The President called on overseas Cypriots to intensify their efforts towards reaching a just and viable solution and assured them that the Greek Cypriot side accepts the Annan plan as a basis for negotiations.|

The President said overseas Cypriots have a serious contribution to make and noted that ''the potential of overseas Hellenism is larger than that which has so far been expressed''.

''The improvements and amendments we are seeking on the Annan plan, which sooner or later will be made, do not deprive the Turkish Cypriots of any of their rights,'' he stressed.

The President said that ''the UN Secretary General neither doubts nor misinterprets this crystal clear position and he agrees that our observations on certain points are within the framework of his plan.''

''If the final solution of the Cyprus issue is not absolutely just but it is necessarily a painful compromise, then the solution must by necessity be viable and functional,'' he underlined, pointing out that a fragile settlement would lead to disastrous adventures.

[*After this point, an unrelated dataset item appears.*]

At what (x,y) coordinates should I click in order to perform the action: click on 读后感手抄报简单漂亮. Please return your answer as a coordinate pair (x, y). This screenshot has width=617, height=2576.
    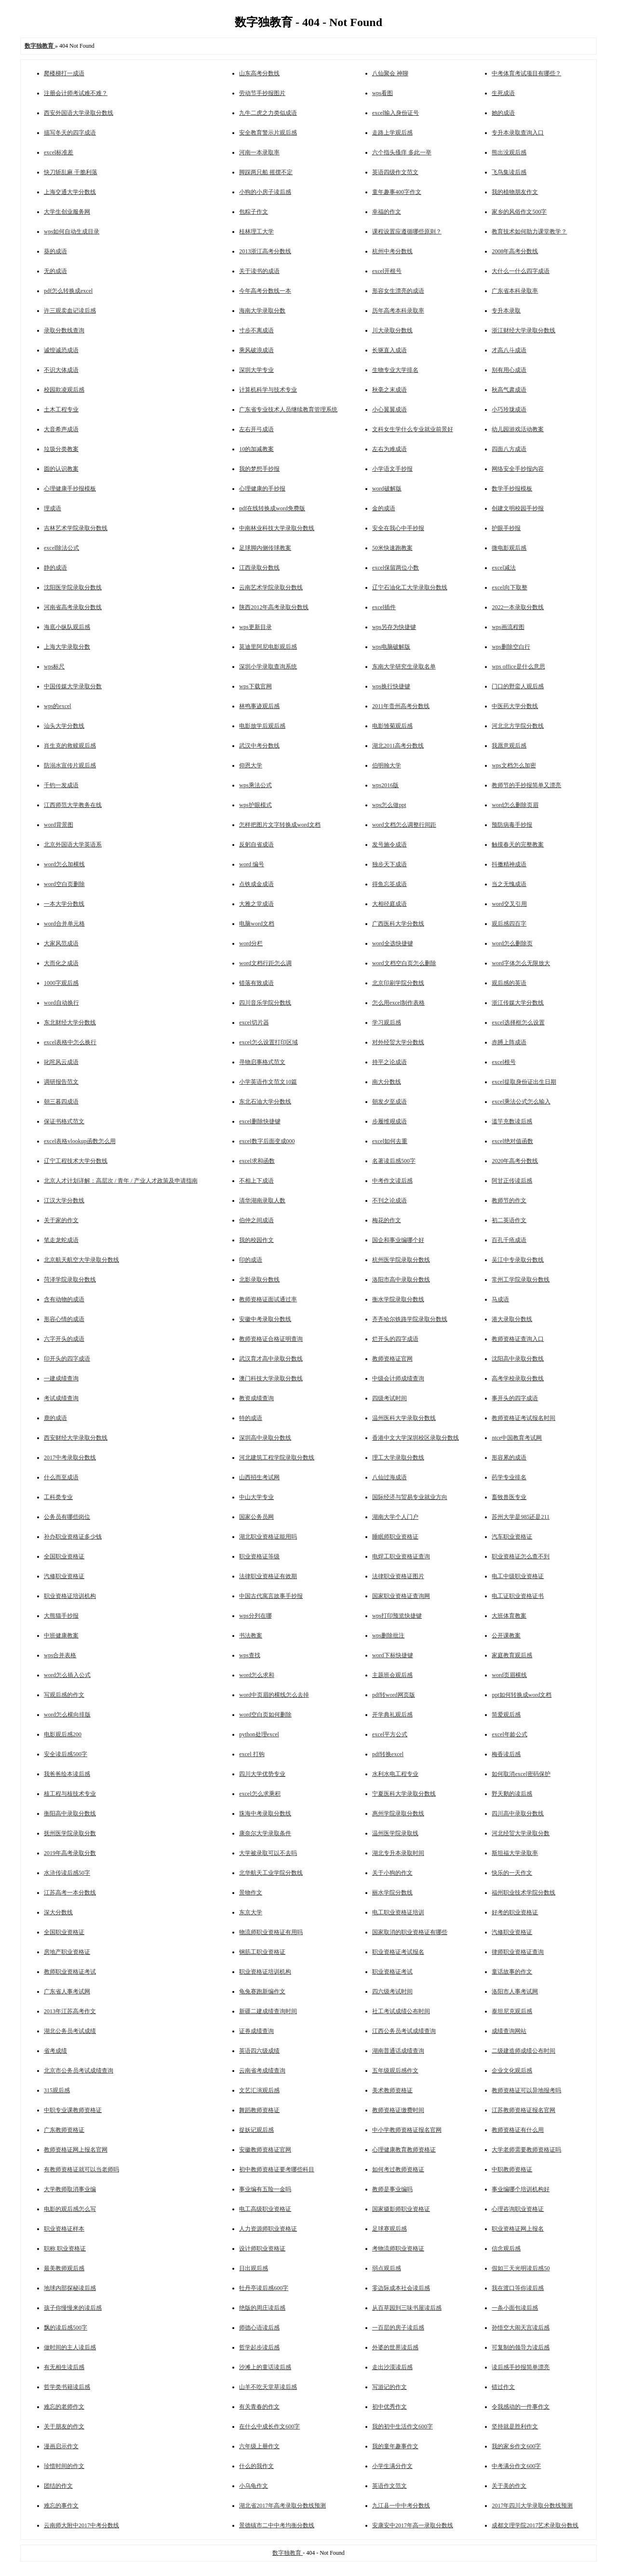     Looking at the image, I should click on (521, 2367).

Papadopoulos said Cyprus wants to be an active and constructive partners in the European Union and not a downgraded member state with a quiet role.

''The improvements we wish to see on the Annan plan will allow for our compliance with the acquis communautaire and for our substantive participation in decision making in the EU,'' the President said.

''The government is proceeding with changes and the implementation of a specific policy that will aim to offer proper services to overseas Cypriots'', he said, adding that ''what the overseas Cypriots can do and what we can do must be combined and with a joint plan of action and common strategy gather our forces and place them at the disposal and the service of our common struggle for the justification of our homeland and our people''.

Referring to the Cyprus problem, President Papadopoulos said the Greek Cypriot side has ''a clear and definite position, as opposed to Turkish Cypriot leader Rauf Denktash, who dismissed the Annan plan both at The Hague and later on'', declaring it ''dead and buried''.

''Our position, then and now, is that we accept the Annan plan as a basis for negotiations, without terms or preconditions'', the President added.

Referring to the easing of restrictions on the free movement of citizens across the divide, President Papadopoulos said this was ''an effort of the Turkish side to wriggle out of the deadlock that it brought about itself and to create impressions that in Cyprus there are two separate and sovereign entities''.

''These ulterior moves of the Turkish side had a success and a failure. They succeeded in proving that Greek Cypriots and Turkish Cypriots can live harmoniously together and that the Turkish allegations that the could not were just a myth that has collapsed. And they failed to prove that this was a solution or even steps in the direction of a solution of the Cyprus problem'', the President said.

He reiterated that he would strive to exploit every possibility and opportunity for a just settlement of the Cyprus problem through negotiations on the plan for a solution submitted to the sides by UN Secretary General Kofi Annan earlier this year.

The President noted that Greece and overseas Cypriots support the government in its efforts to reach a settlement. ''Continue and strengthen this support of yours with unity, patience, persistence, determination and faith'', he added.

Finally, the President wished the overseas Cypriots every success in their conference and assured that the conclusions of the Congress would be studied by the government.

Cyprus has been divided since 1974, when Turkey invaded and occupied its northern third.